I think this is generally a noble and good take. It is far worse to fail to do anything good because
you were too worried about doing the exact right thing, than to fumble somewhat in the attempt.
Now some might argue that I should leave well enough alone here. Why bicker and quibble over the
meaning, when I have already put forward an interpretation that I agree with? Well I have two reasons.
First, the charitable interpretation is one that I can postulate in the absence of context.
It is good practice to be as generous as possible when you lack context. However, when it comes to the two meetings
that I had at work, such context is not lacking.
Secondly, even when context is or isn’t shared, there are other interpretations of the quote that
ought to be warned against. It is incredibly easy to misunderstand people,
even those whom we think we understand the best. Quotes are often the vectors of bad ideas, regardless
of the original intent. If we are to bandy them about, then it is worth inspecting the
ideas they represent.
The Devil is in the Context
First, lets look at the context surrounding the usage of this quote. In my first meeting, we were having a discussion about
professional communication standards and techniques. The quote was used to illustrate the idea
that we ought to frame our communications to have a positive emotional impact.
This is where I object. When it comes to professional communication,
I have a very pragmatic view: It ought to be clear, concise, and courteous. These
rules extend to many (but not all) other forms of communication. In the end whenever we
communicate, it is because we desire to relay information from ourselves to another. Explicitly targeting
emotions can often bring noise into the message being sent. Furthermore, if all our communications are
crafted to target positive emotions, it will in the long run only desensitize our readers to the positive,
and make them overly sensitive to the negative. It is better to be clear, than positive. It is better to be concise then flowery. It is better to be courteous than fawning.
Will everyone always feel good after such communications? No, but ideally you will be understood.
Ideally, they will remember what you said.
The Second meeting was during an employee all hands. The quote came up in the context of
“cultural” changes that management was seeking. We were going to be “Tough On Ideas” but kind
on people. This one strikes me as a better use of the quote, though still slightly misguided.
I know it hurts to say, but the cause all problems in the world are not
ideas. Being tough on Ideas is good, but sometimes it isn’t the Ideas that are
bad. Sometimes it’s us. When I was in the Army, I used to say “Every Lieutenant deserves to be
yelled at by their commander at least once”. I don’t mean to say that they
deserve to be yelled at merely for being Lieutenants, but that at that stage in
their career, part of their job is to be learning. It is the time for them to
make mistakes, and in awful fashion. Their careers can handle it.

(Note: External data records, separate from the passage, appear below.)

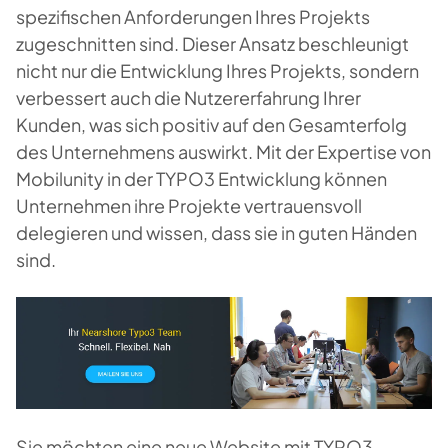
spezifischen Anforderungen Ihres Projekts
zugeschnitten sind. Dieser Ansatz beschleunigt
nicht nur die Entwicklung Ihres Projekts, sondern
verbessert auch die Nutzererfahrung Ihrer
Kunden, was sich positiv auf den Gesamterfolg
des Unternehmens auswirkt. Mit der Expertise von
Mobilunity in der TYPO3 Entwicklung können
Unternehmen ihre Projekte vertrauensvoll
delegieren und wissen, dass sie in guten Händen
sind.
Sie möchten eine neue Website mit TYPO3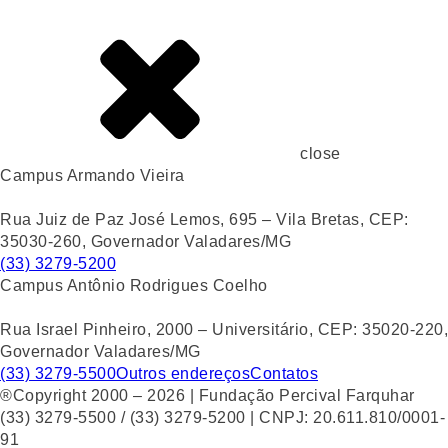
close
Campus Armando Vieira
Rua Juiz de Paz José Lemos, 695 – Vila Bretas, CEP:
35030-260, Governador Valadares/MG
(33) 3279-5200
Campus Antônio Rodrigues Coelho
Rua Israel Pinheiro, 2000 – Universitário, CEP: 35020-220,
Governador Valadares/MG
(33) 3279-5500
Outros endereços
Contatos
®Copyright 2000 – 2026 | Fundação Percival Farquhar
(33) 3279-5500 / (33) 3279-5200 | CNPJ: 20.611.810/0001-
91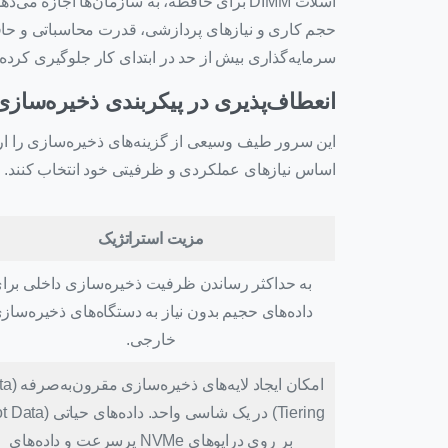
اسلات DIMM برای حافظه، به سازمان‌ها اجازه
حجم کاری و نیازهای پردازشی، قدرت محاسباتی و حاف
سرمایه‌گذاری بیش از حد در ابتدای کار جلوگیری کرده
انعطاف‌پذیری در پیکربندی ذخیره‌سازی
اساس نیازهای عملکردی و ظرفیتی خود انتخاب کنند.
مزیت استراتژیک
به حداکثر رساندن ظرفیت ذخیره‌سازی داخلی برا
داده‌های حجیم بدون نیاز به دستگاه‌های ذخیره‌ساز
خارجی.
امکان ایجاد لایه‌ه
بر روی درایوهای NVMe پرسرعت و داده‌های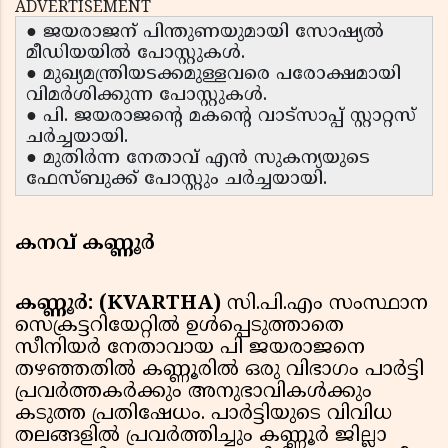
ADVERTISEMENT
● ജയരാജന് പിന്തുണയുമായി സോഷ്യൽ
മീഡിയയിൽ പോസ്റ്റുകൾ.
● മുഖ്യമന്ത്രിയടക്കമുള്ളവരെ പരോക്ഷമായി
വിമർശിക്കുന്ന പോസ്റ്റുകൾ.
● പി. ജയരാജൻ്റെ മകൻ്റെ വാട്സാപ്പ് സ്റ്റാറ്റസ്
ചർച്ചയായി.
● മുതിർന്ന നേതാവ് എൻ സുകന്യയുടെ
ഫേസ്ബുക്ക് പോസ്റ്റും ചർച്ചയായി.
കനവ് കണ്ണൂർ
കണ്ണൂര്‍: (KVARTHA)
സി.പി.എം സംസ്ഥാന
സെക്രട്ടറിയേറ്റിൽ ഉൾപ്പെടുത്താതെ
സീനിയർ നേതാവായ പി ജയരാജനെ
തഴഞ്ഞതിൽ കണ്ണൂരിൽ ഒരു വിഭാഗം പാർട്ടി
പ്രവർത്തകർക്കും അനുഭാവികൾക്കും
കടുത്ത പ്രതിഷേധം. പാർട്ടിയുടെ വിവിധ
തലങ്ങളിൽ പ്രവർത്തിച്ചും കണ്ണൂർ ജില്ലാ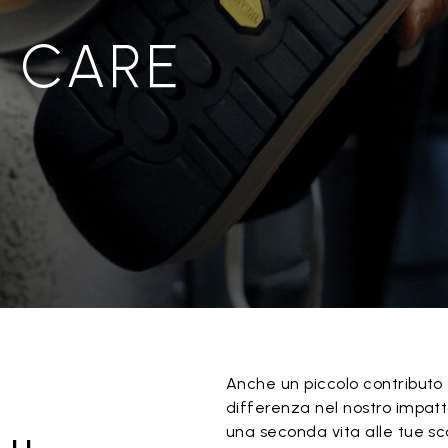
U CARE
Anche un piccolo contributo 
differenza nel nostro impatt
una seconda vita alle tue sc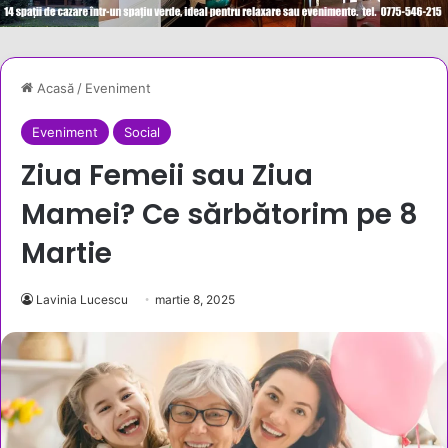
Acasă
/
Eveniment
Eveniment
Social
Ziua Femeii sau Ziua
Mamei? Ce sărbătorim pe 8
Martie
Lavinia Lucescu
martie 8, 2025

It should be inevitable that they will be yelled at at some point, or else
they aren’t really taking advantage of the time to learn.
No one ought to feel good being reprimanded. It doesn’t feel good to get chastized,
and to be faced with your mistakes. But an organization that refuses to do so doesn’t really have
anyones growth in mind.
Context free objections
My first “philosophical” problem with the quote is, I don’t believe it is true. There are many
things that I remember exactly what had been said to me, both to my benefit and
my detriment. I remember things that people did to me, both to help and to
The next issue I have is with the moral underpinnings that could be taken away from it. That is, It
doesn’t matter what you do or say, as long as you make people feel good. I hope I don’t have to
explain why that is a terrible system of morals.
Finally, I find that life is often like walking through a field of roses. While you walk through
you can smell the beautiful roses, but you also have to endure the pain of the thorns. However
once you are past the field. You can turn around and admire the Roses, without feeling the pain
anymore. There are a lot of things that are worth doing, saying and being, that may not make others
or ourselves feel good in the moment, yet are still important to do.